*** Opening Data shown ***

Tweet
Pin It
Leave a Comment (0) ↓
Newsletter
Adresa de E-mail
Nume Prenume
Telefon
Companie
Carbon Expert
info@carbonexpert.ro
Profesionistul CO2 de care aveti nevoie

*** Closing Data shown ***
*** Opening Data shown ***

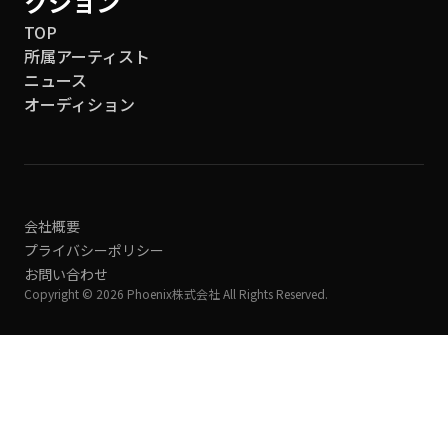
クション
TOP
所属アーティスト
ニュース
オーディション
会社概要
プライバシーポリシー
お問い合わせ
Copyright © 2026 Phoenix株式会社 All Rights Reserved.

*** Closing Data shown ***

Directions:
Retype, exactly and in full, the lines above from the one containing "Adresa de E-mail" through the one containing "Profesionistul CO2 de care aveti nevoie".

Solution to this task:
Adresa de E-mail
Nume Prenume
Telefon
Companie
Carbon Expert
info@carbonexpert.ro
Profesionistul CO2 de care aveti nevoie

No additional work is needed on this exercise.